Le ragioni per cui andare:
1. la visita guidata abbraccia storia, arte, comunicazione e pillole di bartending.
2. archeologia industriale e architettura moderna in una città con un grande passato operaio.
3. nelle vicinanze si trovano il museo Hangar Bicocca e l’archivio Giovanni Sacchi, dove venivano realizzati i modelli per l’industrial design italiano che ha fatto la storia
Gallerie Campari
Viale A. Gramsci 161. Sesto San Giovanni MI
MM1 Sesto 1 Maggio FS
galleria@campari.com
Dal martedì al venerdì Ore 10.00, 11.30, 14.00, 15.30 e 17.00
Ogni secondo sabato del mese Ore 10.00, 11.30, 14.00, 15.30 e 17.00
Visite guidate gratuite su prenotazione anche in inglese
Dai salotti alla città
Se è vero che l’aperitivo è nato a Torino con il Vermut, non si può negare che la sua diffusione sia avvenuta anche grazie ai caffè e ai grandi imprenditori milanesi che ne hanno fatto la storia: Ettore Zucca, Bernardino Branca, Ausano Ramazzotti e Gaspare Campari. Quest’ultimo fondò il suo impero nel 1867 proprio nel cuore di Milano, nella neonata Galleria Vittorio Emanuele II: un laboratorio di distilleria in cui venne messo a punto il Bitter all’uso d’Hollanda e due bar su Piazza Duomo, il Caffè Campari e più tardi il Camparino, un caffè dall’ambiente più rilassato sopravvissuto fino ai giorni nostri.

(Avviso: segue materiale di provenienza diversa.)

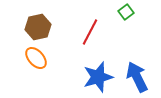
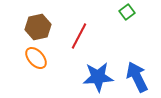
green square: moved 1 px right
red line: moved 11 px left, 4 px down
blue star: rotated 12 degrees clockwise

Questi caffè divennero da subito un importante salotto per politici, intellettuali e artisti della borghesia cittadina, in particolare per i Futuristi, che già si dilettavano nella miscelazione di avveniristiche Polibibite.
È qui che la famiglia Campari ebbe la fortunata intuizione di lavorare fin da subito sulla comunicazione del brand, circondandosi negli anni di grandi artisti e designer.
L’arte è comunicazione
La produzione del Bitter è rimasta alle porte di Milano fino al 2005, quando lo stabilimento in mattoni rossi è stato inglobato in un moderno palazzo per uffici progettato dall’architetto Mario Botta e trasformato in museo Gallerie Campari. Qui è esposta solo una parte del gigantesco archivio aziendale, unico nel suo genere e preziosa testimonianza culturale trasversale, che racconta una Milano che cambia attraverso manifesti, video e oggetti dalla Belle Époque fino ai giorni nostri.
Dai manifesti liberty di Marcello Dudovich ai fumetti di Guido Crepax, dagli spot di Federico Fellini ai bicchieri di Matteo Thun, passando per sodalizi duraturi come quello con il futurista Fortunato Depero, primo direttore artistico ante litteram che disegnò anche la famosa bottiglietta di Campari Soda che ancora oggi utilizziamo. Tutto ovviamente rimanda al brand, ma allo stesso tempo documenta un tipo di cultura pop all’avanguardia profondamente legata a Milano e all’epoca storica in cui è stata realizzata.